Le plan de travail détermine l'ordre dans lequel vous tournez réellement — et cet ordre a généralement peu à voir avec l'histoire du film. Alors que l'histoire se déroule chronologiquement de la scène 1 à la scène 100, vous structurez la production en fonction de contraintes économiques et pratiques : où se trouvent vos lieux de tournage ? Qui est disponible quand ? Quelle est la position du soleil ? Un plan de travail bien pensé permet d'économiser de l'argent, de réduire le stress et d'éviter de constater trois jours plus tard qu'un acteur principal est indisponible et que vous avez déjà dépensé 40 % du budget.
La première règle est : tourner les lieux par blocs. Vous ne voulez pas faire constamment la navette entre les intérieurs et les extérieurs, entre la ville et la campagne. Au lieu de cela, vous réservez le lieu A pour cinq jours, vous y tournez toutes les scènes — qu'elles soient au début ou à la fin de l'histoire — puis vous passez au suivant. Cela s'applique également au casting : si un acteur a trois scènes dans des décors différents, vous combinez ces journées de tournage pour minimiser son temps d'inactivité. Les cachets de casting et la logistique le justifient pleinement.

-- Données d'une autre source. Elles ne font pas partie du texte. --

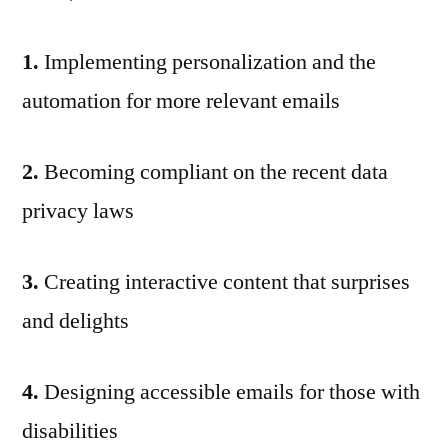
1.
Implementing personalization and the
automation for more relevant emails
2.
Becoming compliant on the recent data
privacy laws
3.
Creating interactive content that surprises
and delights
4.
Designing accessible emails for those with
disabilities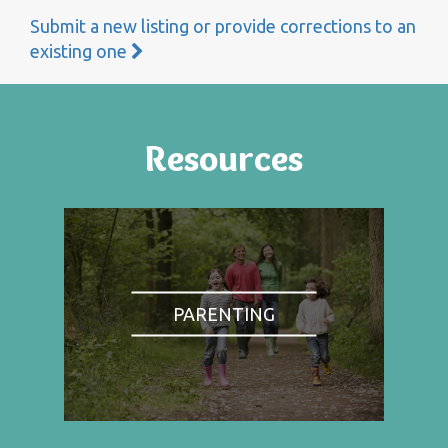
Submit a new listing or provide corrections to an
existing one
Resources
PARENTING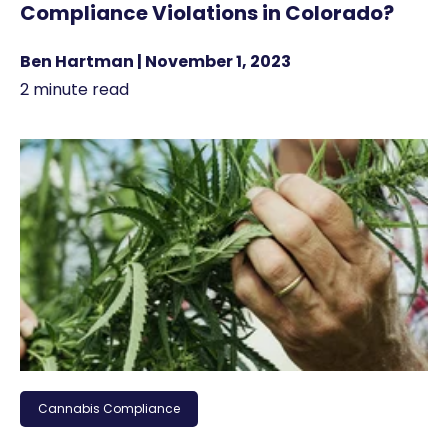
Compliance Violations in Colorado?
Ben Hartman | November 1, 2023
2 minute read
Cannabis Compliance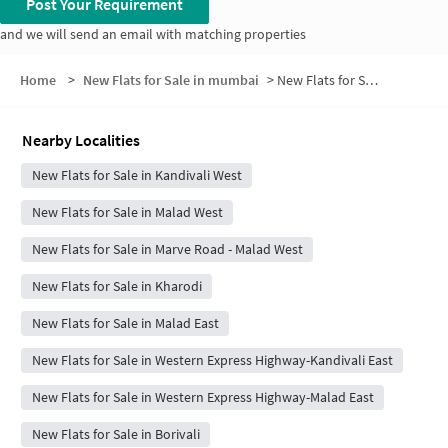
Post Your Requirement
and we will send an email with matching properties
Home
>
New Flats for Sale in mumbai
>
New Flats for Sale in Motiram Wadi
Nearby Localities
New Flats for Sale in Kandivali West
New Flats for Sale in Malad West
New Flats for Sale in Marve Road - Malad West
New Flats for Sale in Kharodi
New Flats for Sale in Malad East
New Flats for Sale in Western Express Highway-Kandivali East
New Flats for Sale in Western Express Highway-Malad East
New Flats for Sale in Borivali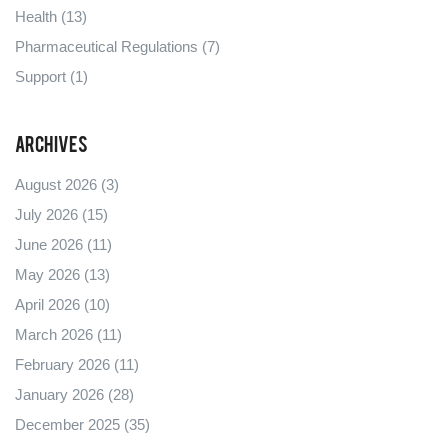
Health
(13)
Pharmaceutical Regulations
(7)
Support
(1)
Archives
August 2026
(3)
July 2026
(15)
June 2026
(11)
May 2026
(13)
April 2026
(10)
March 2026
(11)
February 2026
(11)
January 2026
(28)
December 2025
(35)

Les conditions d'éclairage sont votre maître du rythme, surtout pour les tournages en extérieur. Vous regroupez les scènes de la golden hour le matin ou le soir ; vous ne referez pas un plan de coucher de soleil au milieu de la journée. Vous bloquez les scènes de jour pour le midi, les scènes de nuit plus tard ou lors de journées planifiées séparément. Les scènes en studio offrent une flexibilité maximale — utilisez cette liberté pour intégrer des tampons ou consolider des configurations complexes.
Un plan de travail est vivant. Le directeur de production le met constamment à jour : la météo change, les acteurs sont indisponibles, des problèmes de lieu surviennent. Votre rôle en tant que chef opérateur est de reconnaître à l'avance quels changements affecteront votre configuration d'éclairage ou votre équipement de caméra. Par exemple, si une scène intérieure glisse vers l'extérieur, vous aurez besoin d'autres objectifs et options de gradation. La communication avec l'équipe de production n'est pas une option — elle fait partie du travail. Un bon plan de travail est le fondement d'une production contrôlée, et non chaotique.